Installing python-docx Library

First, you need to install the python-docx library. Use pip, Python's package manager. The installation is straightforward and quick.


pip install python-docx

This command downloads and installs the latest version. The library works with Python 3.6 and higher. It supports both reading and creating Word documents.

Loading a Document

To start working with a Word document, you need to load it. Use the Document class from the python-docx module. Pass the file path to the constructor.


from docx import Document

# Load an existing document
doc = Document('example.docx')

This code creates a Document object. It represents the entire Word document. You can now access its content and structure.

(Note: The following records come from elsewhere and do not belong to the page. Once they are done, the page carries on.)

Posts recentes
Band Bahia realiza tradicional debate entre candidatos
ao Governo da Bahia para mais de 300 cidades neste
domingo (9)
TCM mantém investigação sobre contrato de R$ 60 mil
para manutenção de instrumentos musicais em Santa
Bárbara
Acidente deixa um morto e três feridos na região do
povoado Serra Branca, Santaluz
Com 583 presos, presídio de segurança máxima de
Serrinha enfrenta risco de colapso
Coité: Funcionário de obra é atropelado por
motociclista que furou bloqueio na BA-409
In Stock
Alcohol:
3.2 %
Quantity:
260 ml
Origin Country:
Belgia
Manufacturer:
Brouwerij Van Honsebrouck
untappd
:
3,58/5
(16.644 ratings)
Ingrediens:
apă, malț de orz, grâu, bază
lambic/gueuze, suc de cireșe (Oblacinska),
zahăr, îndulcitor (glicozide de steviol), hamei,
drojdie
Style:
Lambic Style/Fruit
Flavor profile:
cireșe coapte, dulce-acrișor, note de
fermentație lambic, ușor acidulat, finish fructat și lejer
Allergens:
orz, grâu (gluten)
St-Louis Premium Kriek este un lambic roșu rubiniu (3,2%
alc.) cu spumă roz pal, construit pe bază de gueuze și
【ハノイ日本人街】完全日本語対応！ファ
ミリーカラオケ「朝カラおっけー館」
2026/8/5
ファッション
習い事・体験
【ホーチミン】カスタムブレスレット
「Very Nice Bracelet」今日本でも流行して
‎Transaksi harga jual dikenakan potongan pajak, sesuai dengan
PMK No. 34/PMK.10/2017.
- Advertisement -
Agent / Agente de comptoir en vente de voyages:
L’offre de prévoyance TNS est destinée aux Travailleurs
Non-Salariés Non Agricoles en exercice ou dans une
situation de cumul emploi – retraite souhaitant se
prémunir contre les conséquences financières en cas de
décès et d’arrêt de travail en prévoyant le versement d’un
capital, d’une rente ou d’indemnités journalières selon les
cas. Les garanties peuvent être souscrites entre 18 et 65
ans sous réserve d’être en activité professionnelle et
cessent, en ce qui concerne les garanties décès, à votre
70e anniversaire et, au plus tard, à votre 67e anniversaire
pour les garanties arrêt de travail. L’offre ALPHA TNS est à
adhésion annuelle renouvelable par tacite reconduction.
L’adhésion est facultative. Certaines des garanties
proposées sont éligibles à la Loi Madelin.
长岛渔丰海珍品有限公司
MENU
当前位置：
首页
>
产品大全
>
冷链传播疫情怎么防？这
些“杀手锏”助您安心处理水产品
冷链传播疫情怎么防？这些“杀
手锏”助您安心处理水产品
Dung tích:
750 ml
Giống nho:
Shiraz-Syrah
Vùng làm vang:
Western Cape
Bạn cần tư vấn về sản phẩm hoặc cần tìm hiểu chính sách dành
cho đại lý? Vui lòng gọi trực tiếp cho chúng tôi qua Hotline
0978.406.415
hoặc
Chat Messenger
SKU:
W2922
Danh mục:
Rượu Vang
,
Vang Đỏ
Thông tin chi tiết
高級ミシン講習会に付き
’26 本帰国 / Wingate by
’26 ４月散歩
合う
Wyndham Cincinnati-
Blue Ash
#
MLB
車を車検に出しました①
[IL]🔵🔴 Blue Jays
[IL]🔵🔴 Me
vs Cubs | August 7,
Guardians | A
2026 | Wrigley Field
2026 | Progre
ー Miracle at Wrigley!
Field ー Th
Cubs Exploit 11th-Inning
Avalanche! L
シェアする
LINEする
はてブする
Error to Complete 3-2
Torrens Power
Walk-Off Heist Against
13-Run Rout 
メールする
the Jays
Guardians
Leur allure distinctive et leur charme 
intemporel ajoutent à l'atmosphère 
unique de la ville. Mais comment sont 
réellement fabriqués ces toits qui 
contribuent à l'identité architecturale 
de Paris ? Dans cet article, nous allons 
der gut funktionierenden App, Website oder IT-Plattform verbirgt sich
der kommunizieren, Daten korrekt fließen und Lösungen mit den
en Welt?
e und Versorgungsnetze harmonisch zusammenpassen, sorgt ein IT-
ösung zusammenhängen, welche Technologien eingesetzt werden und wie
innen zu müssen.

If the file doesn't exist, python-docx will raise an exception. Always ensure the file path is correct. You can also create new documents using Document() without arguments.

Reading Paragraphs

Paragraphs are the basic text containers in Word documents. The paragraphs property returns all paragraphs in the document. It's a list of paragraph objects.


# Read all paragraphs
for paragraph in doc.paragraphs:
    print(paragraph.text)

Welcome to our document
This is the first paragraph.
This is the second paragraph.
Document content ends here.

Each paragraph object has a text attribute. This contains the paragraph's text content. Empty paragraphs return empty strings.

You can access specific paragraphs by index. For example, doc.paragraphs[0] gets the first paragraph. Remember that indexing starts at zero.

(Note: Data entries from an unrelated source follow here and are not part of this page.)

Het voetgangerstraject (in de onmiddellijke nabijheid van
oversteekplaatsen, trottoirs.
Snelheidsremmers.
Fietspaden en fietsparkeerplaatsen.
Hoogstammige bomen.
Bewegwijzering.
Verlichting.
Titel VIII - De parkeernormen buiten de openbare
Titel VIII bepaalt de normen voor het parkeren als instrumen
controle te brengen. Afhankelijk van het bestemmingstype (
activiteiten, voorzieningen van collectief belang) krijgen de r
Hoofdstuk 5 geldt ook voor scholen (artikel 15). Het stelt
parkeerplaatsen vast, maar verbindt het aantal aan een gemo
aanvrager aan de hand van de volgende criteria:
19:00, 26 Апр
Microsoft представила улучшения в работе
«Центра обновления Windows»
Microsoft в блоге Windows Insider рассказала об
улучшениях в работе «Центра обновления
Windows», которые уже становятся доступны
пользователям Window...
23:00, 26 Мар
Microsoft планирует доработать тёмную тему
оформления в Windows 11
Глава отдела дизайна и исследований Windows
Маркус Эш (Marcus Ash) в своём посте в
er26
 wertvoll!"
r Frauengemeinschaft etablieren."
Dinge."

Extracting Text Formatting

Beyond plain text, you can access formatting information. Each paragraph contains runs. Runs are text segments with consistent formatting.


# Access runs and their formatting
for paragraph in doc.paragraphs:
    for run in paragraph.runs:
        print(f"Text: {run.text}")
        print(f"Bold: {run.bold}")
        print(f"Italic: {run.italic}")
        print(f"Font: {run.font.name}")

Text: Welcome to our document
Bold: True
Italic: False
Font: Calibri
Text: This is normal text.
Bold: None
Italic: None
Font: None

Runs help you understand how text is styled. You can check for bold, italic, underline, and font properties. This is useful for processing formatted documents.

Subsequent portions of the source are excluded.